Source records:

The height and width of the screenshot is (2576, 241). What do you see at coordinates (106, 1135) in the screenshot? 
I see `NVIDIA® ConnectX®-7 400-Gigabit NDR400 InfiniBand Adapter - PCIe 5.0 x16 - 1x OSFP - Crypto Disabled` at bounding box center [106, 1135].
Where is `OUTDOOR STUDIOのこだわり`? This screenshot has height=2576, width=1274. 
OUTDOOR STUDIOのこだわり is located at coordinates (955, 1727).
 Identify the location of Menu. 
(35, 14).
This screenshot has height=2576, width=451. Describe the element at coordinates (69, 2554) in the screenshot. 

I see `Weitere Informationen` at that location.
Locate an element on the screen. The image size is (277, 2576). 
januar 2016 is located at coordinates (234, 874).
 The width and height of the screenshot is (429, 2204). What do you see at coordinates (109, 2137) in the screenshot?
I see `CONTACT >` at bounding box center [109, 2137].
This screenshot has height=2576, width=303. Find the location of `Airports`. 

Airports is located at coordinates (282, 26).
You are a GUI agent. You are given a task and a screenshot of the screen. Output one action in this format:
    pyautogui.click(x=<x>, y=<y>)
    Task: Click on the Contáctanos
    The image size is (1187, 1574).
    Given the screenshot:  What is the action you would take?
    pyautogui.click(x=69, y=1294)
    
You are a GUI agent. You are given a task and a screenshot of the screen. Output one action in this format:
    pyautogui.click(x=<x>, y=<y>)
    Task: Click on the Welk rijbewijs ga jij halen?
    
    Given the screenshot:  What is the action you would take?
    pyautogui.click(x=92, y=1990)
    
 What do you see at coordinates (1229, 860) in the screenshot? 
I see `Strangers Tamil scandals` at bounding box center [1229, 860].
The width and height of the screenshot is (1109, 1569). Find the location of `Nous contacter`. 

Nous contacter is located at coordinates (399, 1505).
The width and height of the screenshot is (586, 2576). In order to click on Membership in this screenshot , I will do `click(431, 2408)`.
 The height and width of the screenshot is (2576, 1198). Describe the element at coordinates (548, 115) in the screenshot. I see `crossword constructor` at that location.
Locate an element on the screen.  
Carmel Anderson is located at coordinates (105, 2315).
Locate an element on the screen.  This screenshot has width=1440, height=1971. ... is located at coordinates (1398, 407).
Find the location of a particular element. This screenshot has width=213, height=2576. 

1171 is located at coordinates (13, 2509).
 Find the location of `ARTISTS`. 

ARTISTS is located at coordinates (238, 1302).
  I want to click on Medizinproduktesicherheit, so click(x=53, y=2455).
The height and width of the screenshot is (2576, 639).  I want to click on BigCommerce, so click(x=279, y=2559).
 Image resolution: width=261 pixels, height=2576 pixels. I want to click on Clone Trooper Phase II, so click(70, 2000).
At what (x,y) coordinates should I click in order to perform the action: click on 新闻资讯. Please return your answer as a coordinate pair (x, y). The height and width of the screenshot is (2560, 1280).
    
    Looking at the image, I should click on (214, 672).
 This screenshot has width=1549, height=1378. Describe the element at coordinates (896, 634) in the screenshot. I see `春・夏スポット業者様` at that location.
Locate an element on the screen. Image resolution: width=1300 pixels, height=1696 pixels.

- **Problem to solve**: Your response should consist of the records, printed exactly.

- **Completed task**:
The height and width of the screenshot is (2576, 241). What do you see at coordinates (106, 1135) in the screenshot? 
I see `NVIDIA® ConnectX®-7 400-Gigabit NDR400 InfiniBand Adapter - PCIe 5.0 x16 - 1x OSFP - Crypto Disabled` at bounding box center [106, 1135].
Where is `OUTDOOR STUDIOのこだわり`? This screenshot has height=2576, width=1274. 
OUTDOOR STUDIOのこだわり is located at coordinates (955, 1727).
 Identify the location of Menu. 
(35, 14).
This screenshot has height=2576, width=451. Describe the element at coordinates (69, 2554) in the screenshot. 

I see `Weitere Informationen` at that location.
Locate an element on the screen. The image size is (277, 2576). 
januar 2016 is located at coordinates (234, 874).
 The width and height of the screenshot is (429, 2204). What do you see at coordinates (109, 2137) in the screenshot?
I see `CONTACT >` at bounding box center [109, 2137].
This screenshot has height=2576, width=303. Find the location of `Airports`. 

Airports is located at coordinates (282, 26).
You are a GUI agent. You are given a task and a screenshot of the screen. Output one action in this format:
    pyautogui.click(x=<x>, y=<y>)
    Task: Click on the Contáctanos
    The image size is (1187, 1574).
    Given the screenshot:  What is the action you would take?
    pyautogui.click(x=69, y=1294)
    
You are a GUI agent. You are given a task and a screenshot of the screen. Output one action in this format:
    pyautogui.click(x=<x>, y=<y>)
    Task: Click on the Welk rijbewijs ga jij halen?
    
    Given the screenshot:  What is the action you would take?
    pyautogui.click(x=92, y=1990)
    
 What do you see at coordinates (1229, 860) in the screenshot? 
I see `Strangers Tamil scandals` at bounding box center [1229, 860].
The width and height of the screenshot is (1109, 1569). Find the location of `Nous contacter`. 

Nous contacter is located at coordinates (399, 1505).
The width and height of the screenshot is (586, 2576). In order to click on Membership in this screenshot , I will do `click(431, 2408)`.
 The height and width of the screenshot is (2576, 1198). Describe the element at coordinates (548, 115) in the screenshot. I see `crossword constructor` at that location.
Locate an element on the screen.  
Carmel Anderson is located at coordinates (105, 2315).
Locate an element on the screen.  This screenshot has width=1440, height=1971. ... is located at coordinates (1398, 407).
Find the location of a particular element. This screenshot has width=213, height=2576. 

1171 is located at coordinates (13, 2509).
 Find the location of `ARTISTS`. 

ARTISTS is located at coordinates (238, 1302).
  I want to click on Medizinproduktesicherheit, so click(x=53, y=2455).
The height and width of the screenshot is (2576, 639).  I want to click on BigCommerce, so click(x=279, y=2559).
 Image resolution: width=261 pixels, height=2576 pixels. I want to click on Clone Trooper Phase II, so click(70, 2000).
At what (x,y) coordinates should I click in order to perform the action: click on 新闻资讯. Please return your answer as a coordinate pair (x, y). The height and width of the screenshot is (2560, 1280).
    
    Looking at the image, I should click on (214, 672).
 This screenshot has width=1549, height=1378. Describe the element at coordinates (896, 634) in the screenshot. I see `春・夏スポット業者様` at that location.
Locate an element on the screen. Image resolution: width=1300 pixels, height=1696 pixels.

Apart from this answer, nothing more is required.